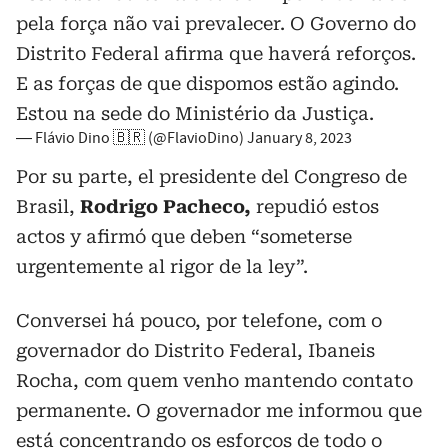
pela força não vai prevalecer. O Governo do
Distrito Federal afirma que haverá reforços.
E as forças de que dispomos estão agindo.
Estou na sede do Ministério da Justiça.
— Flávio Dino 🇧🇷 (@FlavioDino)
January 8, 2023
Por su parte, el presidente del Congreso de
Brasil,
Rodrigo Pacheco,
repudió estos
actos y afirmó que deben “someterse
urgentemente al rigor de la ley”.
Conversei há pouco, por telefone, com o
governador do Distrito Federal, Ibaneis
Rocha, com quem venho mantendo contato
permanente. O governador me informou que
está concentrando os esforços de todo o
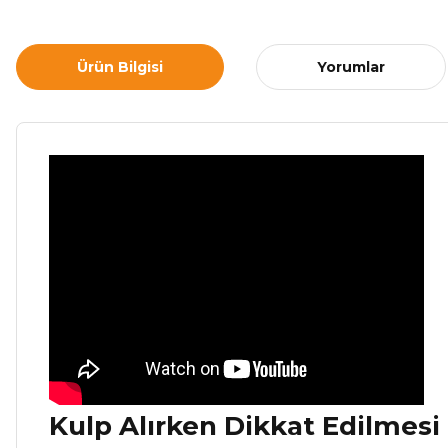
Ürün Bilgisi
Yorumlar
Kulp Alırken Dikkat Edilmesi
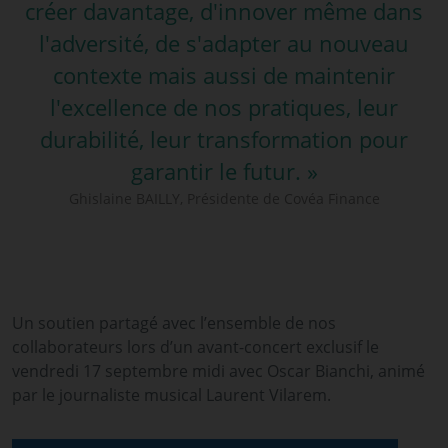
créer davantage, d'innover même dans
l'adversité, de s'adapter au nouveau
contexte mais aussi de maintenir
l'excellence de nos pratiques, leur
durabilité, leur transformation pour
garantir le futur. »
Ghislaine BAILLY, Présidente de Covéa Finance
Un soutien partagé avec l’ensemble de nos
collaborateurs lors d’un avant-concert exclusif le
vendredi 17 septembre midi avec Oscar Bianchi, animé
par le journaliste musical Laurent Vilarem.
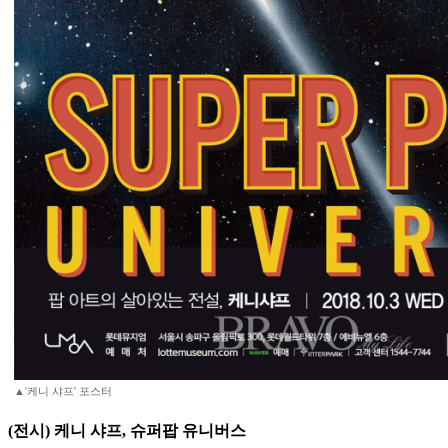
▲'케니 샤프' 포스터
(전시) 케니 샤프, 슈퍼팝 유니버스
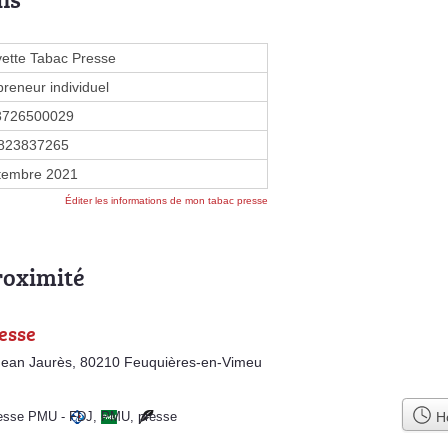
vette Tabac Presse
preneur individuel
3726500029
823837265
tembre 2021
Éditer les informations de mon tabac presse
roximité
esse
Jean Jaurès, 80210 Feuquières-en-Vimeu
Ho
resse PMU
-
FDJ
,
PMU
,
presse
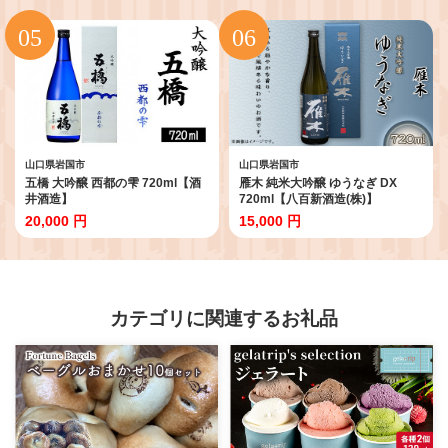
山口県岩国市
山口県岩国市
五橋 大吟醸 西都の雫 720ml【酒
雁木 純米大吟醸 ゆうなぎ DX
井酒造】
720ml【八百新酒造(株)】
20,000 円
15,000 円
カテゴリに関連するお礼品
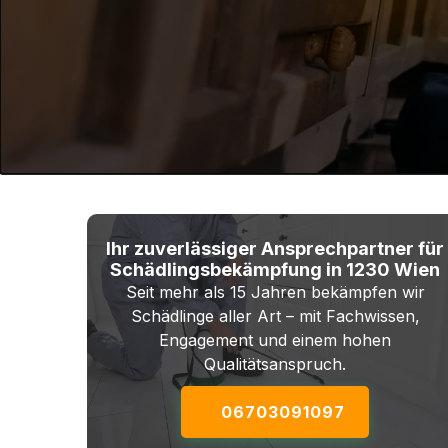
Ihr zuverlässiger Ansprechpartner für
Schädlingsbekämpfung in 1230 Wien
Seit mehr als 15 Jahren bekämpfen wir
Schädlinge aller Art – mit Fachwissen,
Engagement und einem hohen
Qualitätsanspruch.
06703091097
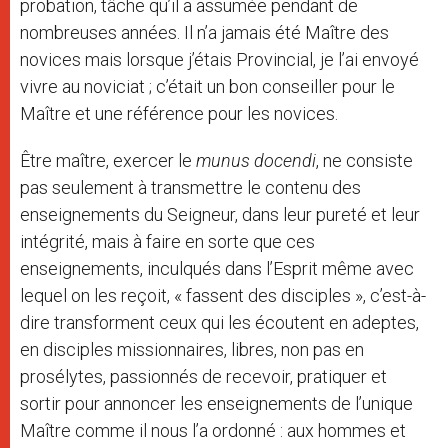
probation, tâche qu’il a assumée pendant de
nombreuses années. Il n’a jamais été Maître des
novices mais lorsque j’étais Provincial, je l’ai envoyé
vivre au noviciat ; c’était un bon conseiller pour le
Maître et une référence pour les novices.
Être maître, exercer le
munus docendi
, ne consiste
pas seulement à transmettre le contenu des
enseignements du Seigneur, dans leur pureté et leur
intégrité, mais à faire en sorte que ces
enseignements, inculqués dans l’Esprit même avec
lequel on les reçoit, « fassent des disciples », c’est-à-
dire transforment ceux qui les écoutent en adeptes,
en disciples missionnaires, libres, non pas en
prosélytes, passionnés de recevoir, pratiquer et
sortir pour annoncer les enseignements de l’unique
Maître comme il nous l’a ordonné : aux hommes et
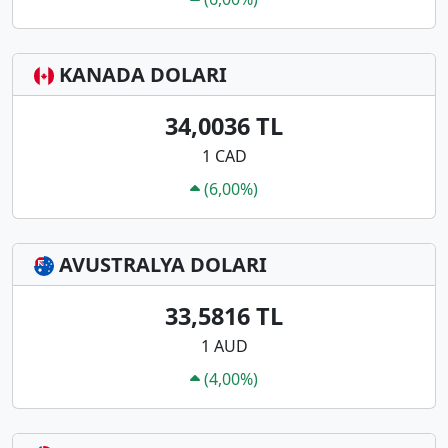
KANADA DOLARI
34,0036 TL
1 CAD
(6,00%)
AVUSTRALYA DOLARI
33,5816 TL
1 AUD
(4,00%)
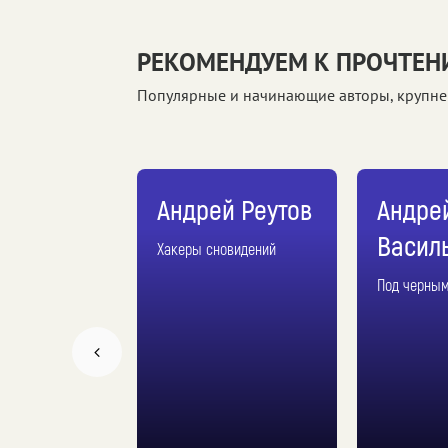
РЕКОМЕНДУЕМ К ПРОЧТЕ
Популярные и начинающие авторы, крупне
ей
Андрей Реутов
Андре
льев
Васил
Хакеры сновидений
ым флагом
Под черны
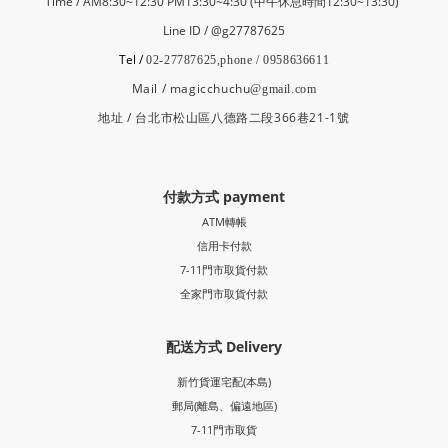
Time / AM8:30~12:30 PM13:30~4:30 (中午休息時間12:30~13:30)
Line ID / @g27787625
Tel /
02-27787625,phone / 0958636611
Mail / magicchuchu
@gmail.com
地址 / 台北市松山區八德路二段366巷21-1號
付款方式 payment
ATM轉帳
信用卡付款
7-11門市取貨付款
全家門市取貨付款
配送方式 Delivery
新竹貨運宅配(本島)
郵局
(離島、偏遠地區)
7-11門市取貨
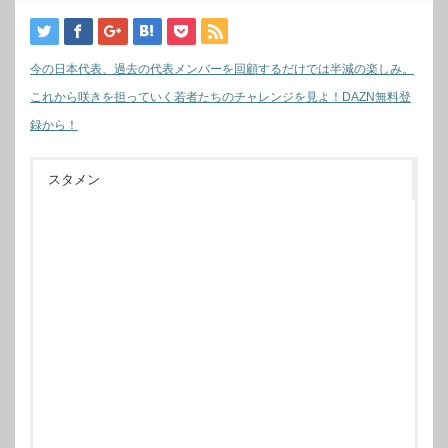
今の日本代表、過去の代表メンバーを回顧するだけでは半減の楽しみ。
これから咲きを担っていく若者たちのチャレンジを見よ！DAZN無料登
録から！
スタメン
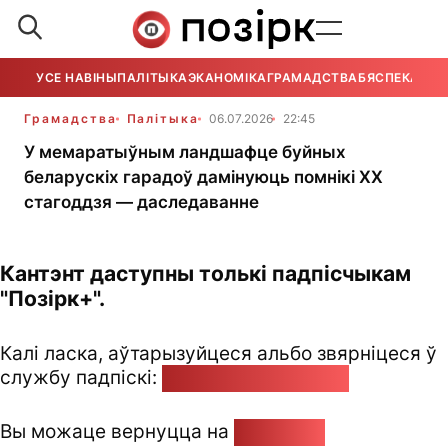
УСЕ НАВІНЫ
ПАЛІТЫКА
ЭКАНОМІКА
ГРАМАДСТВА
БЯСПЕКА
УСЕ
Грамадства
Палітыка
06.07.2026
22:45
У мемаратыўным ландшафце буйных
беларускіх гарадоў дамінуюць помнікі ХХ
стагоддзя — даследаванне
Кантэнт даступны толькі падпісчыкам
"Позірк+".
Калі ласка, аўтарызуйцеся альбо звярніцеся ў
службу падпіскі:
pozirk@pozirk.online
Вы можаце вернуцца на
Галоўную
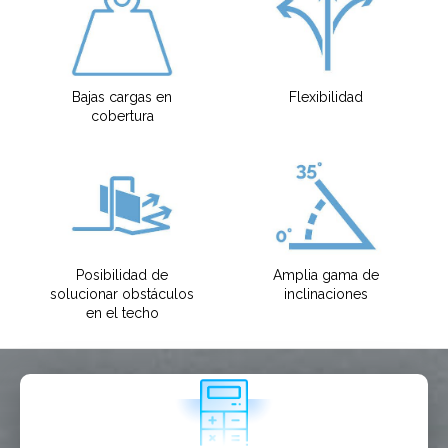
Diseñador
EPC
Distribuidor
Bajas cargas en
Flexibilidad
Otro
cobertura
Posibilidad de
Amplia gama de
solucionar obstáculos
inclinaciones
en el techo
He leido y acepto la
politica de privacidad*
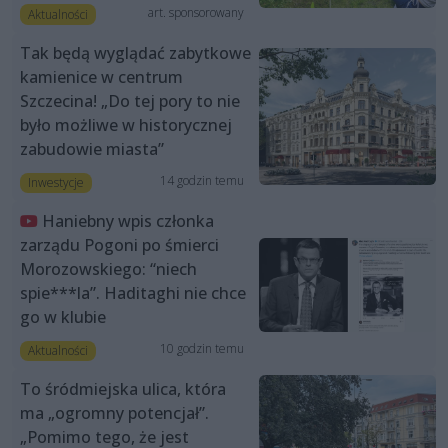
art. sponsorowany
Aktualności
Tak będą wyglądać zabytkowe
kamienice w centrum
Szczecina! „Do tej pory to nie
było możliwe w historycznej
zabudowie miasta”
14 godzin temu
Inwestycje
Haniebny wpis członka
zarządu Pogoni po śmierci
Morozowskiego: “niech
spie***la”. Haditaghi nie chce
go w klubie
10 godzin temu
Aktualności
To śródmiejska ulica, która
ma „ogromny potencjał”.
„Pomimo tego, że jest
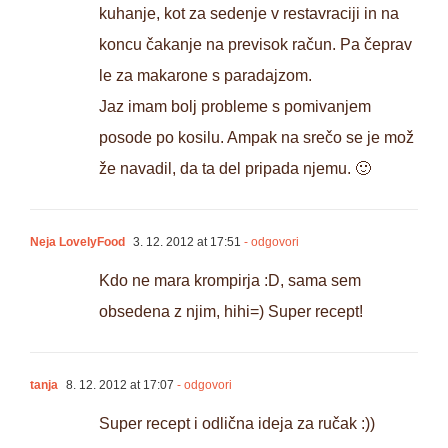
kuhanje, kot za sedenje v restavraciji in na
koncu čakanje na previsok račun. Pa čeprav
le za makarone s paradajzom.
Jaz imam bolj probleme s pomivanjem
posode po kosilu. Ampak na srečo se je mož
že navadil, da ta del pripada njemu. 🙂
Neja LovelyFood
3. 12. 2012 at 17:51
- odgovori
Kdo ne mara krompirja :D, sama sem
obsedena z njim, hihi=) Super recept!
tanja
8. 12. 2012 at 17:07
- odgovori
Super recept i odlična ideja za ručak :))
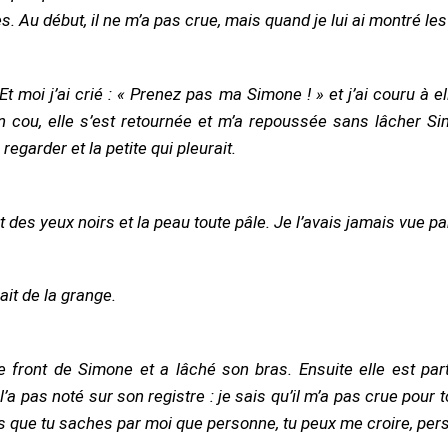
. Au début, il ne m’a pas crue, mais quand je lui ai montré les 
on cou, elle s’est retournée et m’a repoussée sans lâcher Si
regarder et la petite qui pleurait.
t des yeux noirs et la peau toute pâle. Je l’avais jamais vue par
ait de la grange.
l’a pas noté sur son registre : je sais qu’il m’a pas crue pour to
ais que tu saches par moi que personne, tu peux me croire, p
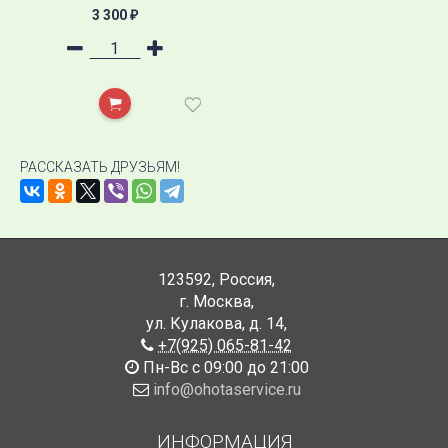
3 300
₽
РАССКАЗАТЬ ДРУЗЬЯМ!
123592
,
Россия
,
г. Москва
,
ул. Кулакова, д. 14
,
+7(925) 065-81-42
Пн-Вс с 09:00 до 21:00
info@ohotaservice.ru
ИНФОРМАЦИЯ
····················
ASSIGNMENT:
In the listing above, find the line with "zarządu Pogoni po śmierci" and the line with "Kdo ne mara krompirja :D, sama sem". Set down both and every line between them, minus the pictures.

EXPECTED ANSWER:
zarządu Pogoni po śmierci
Morozowskiego: “niech
spie***la”. Haditaghi nie chce
go w klubie
10 godzin temu
Aktualności
To śródmiejska ulica, która
ma „ogromny potencjał”.
„Pomimo tego, że jest
kuhanje, kot za sedenje v restavraciji in na
koncu čakanje na previsok račun. Pa čeprav
le za makarone s paradajzom.
Jaz imam bolj probleme s pomivanjem
posode po kosilu. Ampak na srečo se je mož
že navadil, da ta del pripada njemu. 🙂
Neja LovelyFood
3. 12. 2012 at 17:51
- odgovori
Kdo ne mara krompirja :D, sama sem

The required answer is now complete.